There has been continued speculation this week on whether one of Britain's biggest online and land gambling groups, William Hill plc, is getting set to move its online operations out of the UK. It's a frequently raised possibility triggered by rising taxes and competition .
Adding weight to the rumours this week was an interview given to the Financial Times by Will Hill's CEO Ralph Topping.
“We face worldwide competition from 400 or so English-language betting websites," the executive said. "In these circumstances, clearly we do not have the luxury of being parochial about our future or taking a simplistic stance on complicated issues.”
Topping went on to cite competitive pressure from low-tax jurisdiction rivals such as Paddy Power and Bwin, triggering renewed rumours that the UK company was seriously considering moving its key telephone and Internet betting operations offshore. Topping has in the past commented that he sees considerable potential in Internet operations, and these have seen significant expansion, most recently involving Orbis and Playtech.
Topping has previously voiced his frustration at having to pay UK tax of 15 percent whilst competitors like Paddy Power pay 1,5 percent in Ireland.
The Financial Mail was told that competition was the reason for the company's decision to close 20 betting shops in the UK this year and freeze pay rises for its 16 000 employees.
Approached for comment by the FT, UK government spokesmen said the government would be "very disappointed" if groups like William Hill moved offshore, and assured the newspaper that a review of remote gambling rules was in progress in order to ensure a more level playing field.
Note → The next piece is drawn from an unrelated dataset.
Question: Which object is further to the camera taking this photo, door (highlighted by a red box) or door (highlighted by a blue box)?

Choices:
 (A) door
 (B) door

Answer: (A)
Going back to 2005/6 when the reformation of British gambling law was in its initial stages, many online gambling operators were enthusiastic about using the UK as a licensing jurisdiction and were prepared to be examined by the proposed regulator. However, it was repeatedly pointed out that if the UK government set too high a tax level, there would be little incentive to change from jurisdictions like Gibraltar and the Isle of Man. In the event, then Chancellor Gordon Brown set a 15 percent taxation rate, which effectively discouraged most operators from relocating to the UK.